5 Only nozzle 56 had indications that breached the triple point which had a maximum extent of 0.32" above J-weld.

6 Indications are around the Alloy 690 J-weld repair "nugget" installed in 1R16 Nozzle Repairs Performed during 1R17 Based on the above findings, eight nozzles required repair during the 1R17 outage.

Nozzles 54 and 68 were repaired by the Westinghouse method which installed a complete overlay of the J-groove weld from the stainless steel cladding to the outside diameter (OD) of the nozzle. In addition, a thin "splash" weld was added to the OD of the nozzle as a means of mitigating further PWSCC of the nozzle. The weld overlay process was presented to the NRC at a meeting in the Rockville, MD offices on October 16, 2002. Neither one of these nozzles required an inside diameter (ID)repair since the depth of the volumetric flaws did not exceed the repair acceptance criteria of 0.25" into the nozzle wall from the OD.

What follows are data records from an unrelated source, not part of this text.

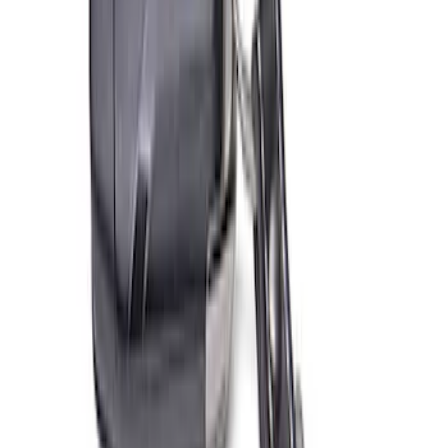
SKU
:
M603873
Ford Total Care Cleaning Kit
SKU
:
MFPPCLEAN3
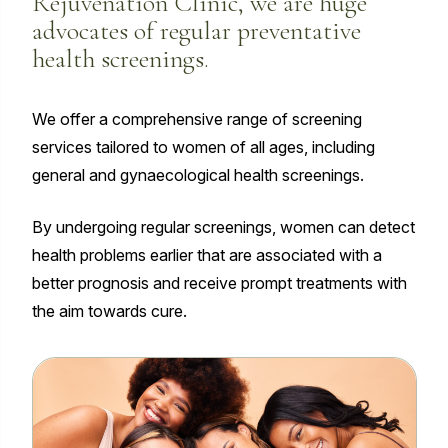
Rejuvenation Clinic, we are huge
advocates of regular preventative
health screenings.
We offer a comprehensive range of screening
services tailored to women of all ages, including
general and gynaecological health screenings.
By undergoing regular screenings, women can detect
health problems earlier that are associated with a
better prognosis and receive prompt treatments with
the aim towards cure.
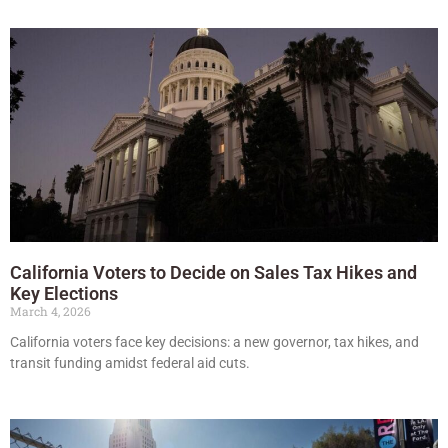
California Voters to Decide on Sales Tax Hikes and
Key Elections
March 4, 2026
California voters face key decisions: a new governor, tax hikes, and
transit funding amidst federal aid cuts.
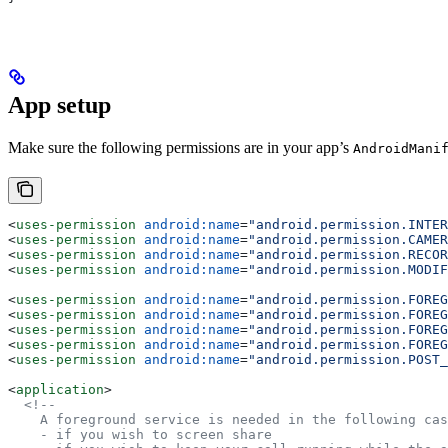
App setup
Make sure the following permissions are in your app’s
AndroidMani
<
uses-permission
 android:name
=
"android.permission.INTER
<
uses-permission
 android:name
=
"android.permission.CAMER
<
uses-permission
 android:name
=
"android.permission.RECOR
<
uses-permission
 android:name
=
"android.permission.MODIF
<
uses-permission
 android:name
=
"android.permission.FOREG
<
uses-permission
 android:name
=
"android.permission.FOREG
<
uses-permission
 android:name
=
"android.permission.FOREG
<
uses-permission
 android:name
=
"android.permission.FOREG
<
uses-permission
 android:name
=
"android.permission.POST_
<
application
>
  <!--
    A foreground service is needed in the following cas
    - if you wish to screen share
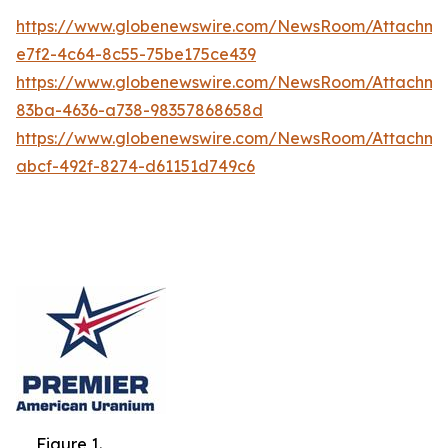
https://www.globenewswire.com/NewsRoom/Attachme
e7f2-4c64-8c55-75be175ce439
https://www.globenewswire.com/NewsRoom/Attachme
83ba-4636-a738-98357868658d
https://www.globenewswire.com/NewsRoom/Attachm
abcf-492f-8274-d61151d749c6
Figure 1.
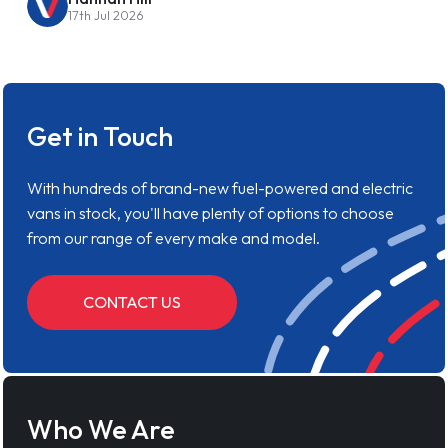
17th Jul 2026
Get in Touch
With hundreds of brand-new fuel-powered and electric
vans in stock, you'll have plenty of options to choose
from our range of every make and model.
CONTACT US
Who We Are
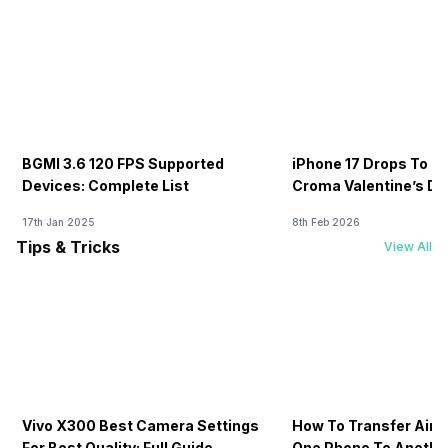
BGMI 3.6 120 FPS Supported
iPhone 17 Drops To Rs
Devices: Complete List
Croma Valentine’s Day
Now
17th Jan 2025
8th Feb 2026
Tips & Tricks
View All
Vivo X300 Best Camera Settings
How To Transfer Airt
For Best Quality: Full Guide
One Phone To Anothe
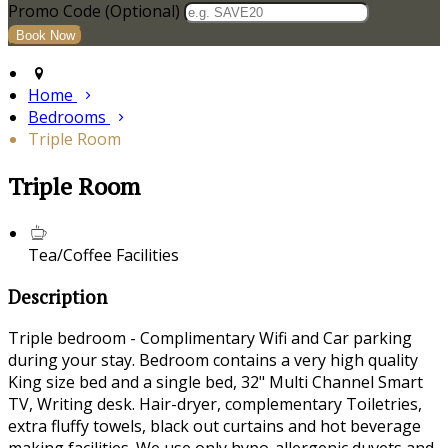
Promo Code
(
Optional
)
Home
Bedrooms
Triple Room
Triple Room
Tea/Coffee Facilities
Description
Triple bedroom - Complimentary Wifi and Car parking
during your stay. Bedroom contains a very high quality
King size bed and a single bed, 32" Multi Channel Smart
TV, Writing desk. Hair-dryer, complementary Toiletries,
extra fluffy towels, black out curtains and hot beverage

Six nozzles (3, 6, 15, 17, 33 and 56) were repaired using the Framatome repair process.

This process establishes a new pressure boundary weld by cutting the nozzle mid-plane in the vessel head (between the J-groove weld and the top of the head) and welding the nozzle remnant to the carbon steel of the reactor vessel head using a temper-bead process. This repair was performed on the nozzles, which exceeded the measured acceptance criteria depth.

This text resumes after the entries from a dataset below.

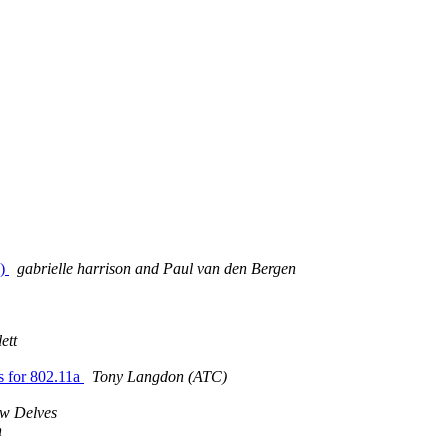
c)
gabrielle harrison and Paul van den Bergen
ett
s for 802.11a
Tony Langdon (ATC)
w Delves
n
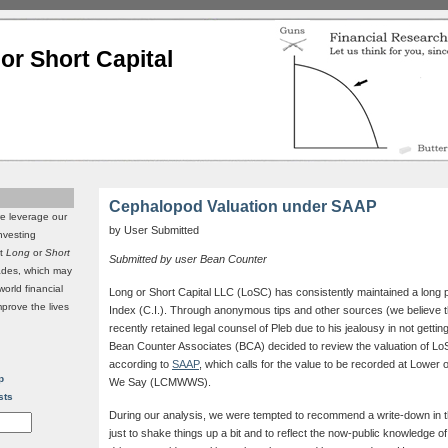
or Short Capital
Cephalopod Valuation under SAAP
we leverage our
by User Submitted
investing
it
Long
or
Short
Submitted by user Bean Counter
rades, which may
world financial
Long or Short Capital LLC (LoSC) has consistently maintained a long 
mprove the lives
Index (C.I.). Through anonymous tips and other sources (we believe t
recently retained legal counsel of Pleb due to his jealousy in not getting
Bean Counter Associates (BCA) decided to review the valuation of L
according to
SAAP
, which calls for the value to be recorded at Lower
p
We Say (LCMWWS).
sts
During our analysis, we were tempted to recommend a write-down in th
just to shake things up a bit and to reflect the now-public knowledge of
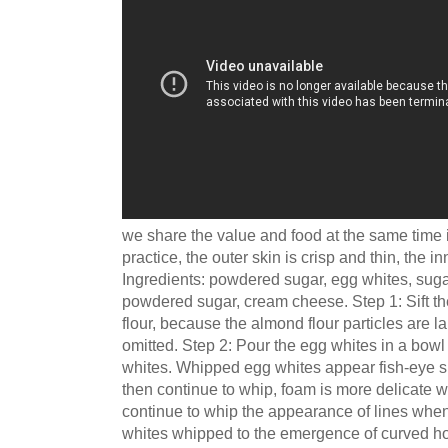
we share the value and food at the same time 
practice, the outer skin is crisp and thin, the inne
Ingredients: powdered sugar, egg whites, sugar
powdered sugar, cream cheese. Step 1: Sift 
flour, because the almond flour particles are la
omitted. Step 2: Pour the egg whites in a bowl
whites. Whipped egg whites appear fish-eye s
then continue to whip, foam is more delicate 
continue to whip the appearance of lines when 
whites whipped to the emergence of curved hoo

Wastage Evaluation CRDM nozzle 56 was identified as leaking from the qualified bare metal visual examination performed. The 1R17 boric acid deposits at and around the annulus were very similar to that experienced during the 1R16 outage. This included popcorn type kernels of boric acid at or near the down hill side of the nozzle and boric acid in the annulus itself. There was only a small flow of boric acid coming from the nozzle annulus that proceeded partway down the head. The quantity of boron present on the head was likely no more than a few ounces. A picture of the pre- and post-cleaned nozzle 56 annulus was presented to the NRC in a meeting with Entergy on October 16, 2002. The boric acid did not show any discoloration, which would indicate that there was no significant corrosion to the carbon steel head occurring. No chemical analysis was determined necessary to evaluate the ferritic content of the boric acid residue.

Attachment to 1CAN120205 Page 6 of 6 After inspection of the boric acid, the RV head was cleaned of boric acid from around nozzle 56 and the annulus area was inspected for potential wastage. The carbon steel interface around the annulus did not show any noticeable degradation or loss of metal.

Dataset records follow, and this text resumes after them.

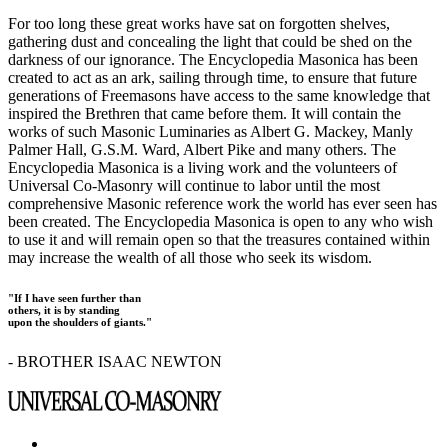
For too long these great works have sat on forgotten shelves,
gathering dust and concealing the light that could be shed on the
darkness of our ignorance. The Encyclopedia Masonica has been
created to act as an ark, sailing through time, to ensure that future
generations of Freemasons have access to the same knowledge that
inspired the Brethren that came before them. It will contain the
works of such Masonic Luminaries as Albert G. Mackey, Manly
Palmer Hall, G.S.M. Ward, Albert Pike and many others. The
Encyclopedia Masonica is a living work and the volunteers of
Universal Co-Masonry will continue to labor until the most
comprehensive Masonic reference work the world has ever seen has
been created. The Encyclopedia Masonica is open to any who wish
to use it and will remain open so that the treasures contained within
may increase the wealth of all those who seek its wisdom.
"If I have seen further than
others, it is by standing
upon the shoulders of giants."
- BROTHER ISAAC NEWTON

The nozzle annulus as-found configuration was essentially the same as other non leaking nozzles. Since the nozzle was repaired during 1R16 and the head was cleaned prior to startup from the outage, the leakage present could not have occurred for more than one cycle of operation. Therefore, it is concluded that little if any wastage has occurred as a result of the boric acid leakage identified during 1R17 at nozzle 56.

In addition, even though not part of Entergy's inspection commitment, the ultrasonic transducers on the blade probes, as well as the open housing probe, have the ability to see signals corresponding to the backwall of the nozzle to investigate the integrity of the nozzle-to-shell shrinkfit area. This was further discussed in Reference 4. The UT data from both Westinghouse and Framatome indicated that there was no "leak path" through the annulus of each nozzle except for nozzle 56. However, one nozzle (nozzle 39) had an inadequate interference fit to allow for determination of a leak path. The UT data acquired did not identify any flaws in this nozzle.

Root Cause Evaluation The root cause for flaws identified in ANO-1 nozzles 3, 6, 15, 17, 33, and 54 is PWSCC of Alloy 600 materials due to increased time at temperature. The root cause for the flaws and leakage path for nozzle 56 is also PWSCC, but had contributing residual stresses in the original weld material due to the J-groove weld repair performed during 1R16. The root cause of the indication in nozzle 68 was what appeared to be a rounded porosity in the J-groove weld that was likely not associated with PWSCC. Details of the root cause evaluation were submitted in ANO-1 Licensee Event Report 50-313/2002 003-00 (Reference 5).